Bu bağlamda mutluluk kavramını yeniden ele almamız gerekiyor sanırım. Alman psikolog ve felsefeci Wilhelm Schmid, 2014 yılında Tanıl Bora çevirisiyle İletişim Yayınları’ndan yayımlanan Mutsuz Olmak kitabında, 21. yüzyılda mutluluk tanımını ele alıyor. Schmid, son yıllarda karşımıza çıkan ve bize üç derste mutlu olmanın yollarını gösteren bir yapıt ortaya çıkarmamış. Schmid, mutluluk mevzusuna biraz tersten bakmak gerektiğini düşünüyor; örneğin mutlu olabilmemiz için önce mutsuz olmamız gerektiği görüşünde. Böyle bakınca, Schmid’in bize kitap boyunca çileci bir yaşam önerisinde bulunduğunu düşünebiliriz.
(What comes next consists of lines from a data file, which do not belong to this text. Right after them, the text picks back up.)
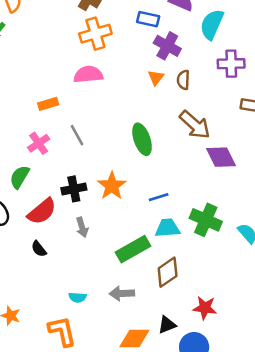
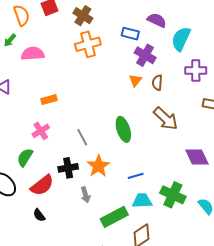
pink semicircle: (88, 75) -> (33, 54), moved
gray line: (77, 135) -> (82, 137), moved
purple diamond: (221, 157) -> (197, 157), moved
gray arrow: (82, 227) -> (85, 195), moved

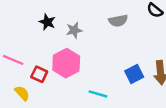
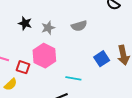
gray semicircle: (118, 21) -> (79, 26), moved
yellow semicircle: (22, 93) -> (11, 84), turned 96

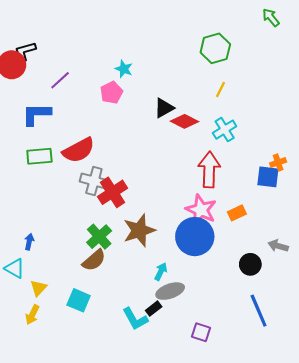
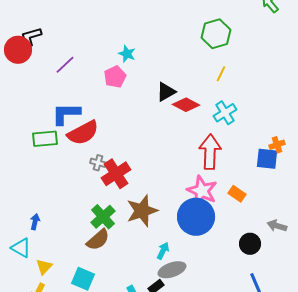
blue L-shape: (36, 114) -> (66, 114), moved
gray cross: (94, 181) -> (98, 163), size x0.6
orange rectangle: (237, 213) -> (237, 194), turned 60

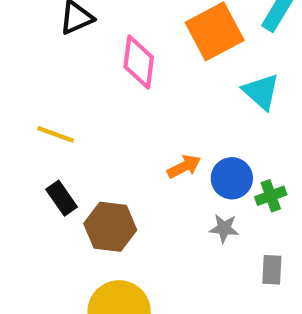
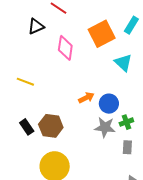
green cross: (271, 196) -> (126, 122), moved
black rectangle: (62, 198) -> (27, 127), moved
gray star: (224, 228) -> (105, 127), size x1.5

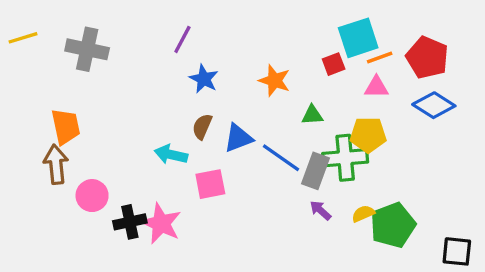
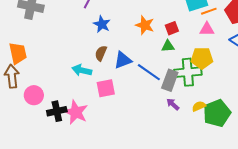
red square: (334, 64) -> (172, 28), moved

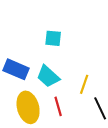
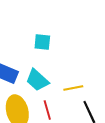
yellow line: (84, 84) -> (73, 88), turned 60

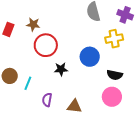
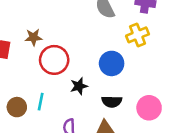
black semicircle: (115, 75) -> (112, 102), moved
cyan line: (28, 83) -> (41, 102), moved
Lakin, Schmid’in derdi başka. Alman yazar, modern hayatın özellikle 19. yüzyıl sonunda inşa ettiği hayat tarzında, sadece hazza dayalı, gelip geçici bir mutluluğa dayalı bir anlayış olduğunu belirtiyor.
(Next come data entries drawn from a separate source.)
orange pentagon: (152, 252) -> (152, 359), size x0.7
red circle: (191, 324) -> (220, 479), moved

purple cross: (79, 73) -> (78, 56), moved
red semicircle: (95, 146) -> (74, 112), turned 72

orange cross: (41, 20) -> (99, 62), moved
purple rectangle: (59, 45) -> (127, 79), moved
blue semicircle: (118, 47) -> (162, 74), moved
Hayatın içindeki negatif durumlardan, olumsuzluklardan sıyrılmış bir yaşam tarzının anlamsız, boş olabileceğini söylüyor. Schmid, gerçek mutluluğun ya da anlamlı bir hayatın ancak negatifinin yani olumsuz yanının da farkında olarak ulaşabileceği inancında.  Dolayısıyla Schmid, çileci bir yaşam önerisinde değil, hayatı iyi ve kötü taraflarıyla farkında olarak yaşamak gerektiğini söylüyor. Benzer bir şekilde Nermi Uygur, hayatın kaotik, düzensiz bir tarafından da bir düzen ve mutluluk çıkarabileceğimizi hatırlatıyor. Yaşama sanatında, kahramanca ve cesurca olan, hayatın içerisinde karşımıza çıkan olumsuzluklardan da bir yaşama felsefesi ortaya koymaktır belki de:

“Eğer her şey anlamsız görünürse geriye ne kalır? Her şeyi oluruna bırakmak ve buna dertlenmek- ya da bütün anlamsızlığına rağmen ondan kafi anlamı çıkartabilmek için hayatın tüm imkânıyla dost olmak. İnsanın varoluşunun bütün cepheleri anlam arayışının araçlarına dönüşebilirler. Mutluluk anları da bu araçları sağlayabilirler, fakat anlam, o anların çok ötesine uzanır.”

Dolayısıyla, Schmid, hayatı artılarıyla, eksileriyle, hayal kırıklıklarıyla, yakalanan hakiki mutluluk anlarıyla bir bütün olarak kavrayıp, algılayabilirsek mutlu olabilmek için sağlam bir adım atmış olabiliriz inancında.